Collected data ::

+++

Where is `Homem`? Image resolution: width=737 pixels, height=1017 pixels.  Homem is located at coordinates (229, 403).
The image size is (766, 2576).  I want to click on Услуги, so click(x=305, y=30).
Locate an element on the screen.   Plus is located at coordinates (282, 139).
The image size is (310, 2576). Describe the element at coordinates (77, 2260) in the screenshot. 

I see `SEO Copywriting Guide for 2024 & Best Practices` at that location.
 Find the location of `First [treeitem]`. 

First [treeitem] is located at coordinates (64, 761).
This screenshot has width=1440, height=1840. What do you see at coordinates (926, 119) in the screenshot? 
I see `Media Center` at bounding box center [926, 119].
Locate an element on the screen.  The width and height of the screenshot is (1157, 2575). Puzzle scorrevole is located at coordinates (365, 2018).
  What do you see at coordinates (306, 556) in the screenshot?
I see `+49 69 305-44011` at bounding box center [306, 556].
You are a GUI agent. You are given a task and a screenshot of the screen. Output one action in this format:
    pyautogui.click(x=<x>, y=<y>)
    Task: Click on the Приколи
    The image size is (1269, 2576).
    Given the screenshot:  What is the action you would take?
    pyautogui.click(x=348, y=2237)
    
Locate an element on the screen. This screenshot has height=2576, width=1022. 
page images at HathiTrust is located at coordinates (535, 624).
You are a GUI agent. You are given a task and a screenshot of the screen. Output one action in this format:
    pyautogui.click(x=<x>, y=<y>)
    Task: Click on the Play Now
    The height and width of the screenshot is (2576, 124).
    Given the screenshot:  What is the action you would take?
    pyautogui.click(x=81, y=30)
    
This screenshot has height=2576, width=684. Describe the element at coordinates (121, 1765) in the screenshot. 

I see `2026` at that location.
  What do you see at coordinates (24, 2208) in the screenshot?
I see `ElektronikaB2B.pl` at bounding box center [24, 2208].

+++

YOUR GOAL ::
Exactly as written, give the records again.

WRITTEN SOLUTION ::
Where is `Homem`? Image resolution: width=737 pixels, height=1017 pixels.  Homem is located at coordinates (229, 403).
The image size is (766, 2576).  I want to click on Услуги, so click(x=305, y=30).
Locate an element on the screen.   Plus is located at coordinates (282, 139).
The image size is (310, 2576). Describe the element at coordinates (77, 2260) in the screenshot. 

I see `SEO Copywriting Guide for 2024 & Best Practices` at that location.
 Find the location of `First [treeitem]`. 

First [treeitem] is located at coordinates (64, 761).
This screenshot has width=1440, height=1840. What do you see at coordinates (926, 119) in the screenshot? 
I see `Media Center` at bounding box center [926, 119].
Locate an element on the screen.  The width and height of the screenshot is (1157, 2575). Puzzle scorrevole is located at coordinates (365, 2018).
  What do you see at coordinates (306, 556) in the screenshot?
I see `+49 69 305-44011` at bounding box center [306, 556].
You are a GUI agent. You are given a task and a screenshot of the screen. Output one action in this format:
    pyautogui.click(x=<x>, y=<y>)
    Task: Click on the Приколи
    The image size is (1269, 2576).
    Given the screenshot:  What is the action you would take?
    pyautogui.click(x=348, y=2237)
    
Locate an element on the screen. This screenshot has height=2576, width=1022. 
page images at HathiTrust is located at coordinates (535, 624).
You are a GUI agent. You are given a task and a screenshot of the screen. Output one action in this format:
    pyautogui.click(x=<x>, y=<y>)
    Task: Click on the Play Now
    The height and width of the screenshot is (2576, 124).
    Given the screenshot:  What is the action you would take?
    pyautogui.click(x=81, y=30)
    
This screenshot has height=2576, width=684. Describe the element at coordinates (121, 1765) in the screenshot. 

I see `2026` at that location.
  What do you see at coordinates (24, 2208) in the screenshot?
I see `ElektronikaB2B.pl` at bounding box center [24, 2208].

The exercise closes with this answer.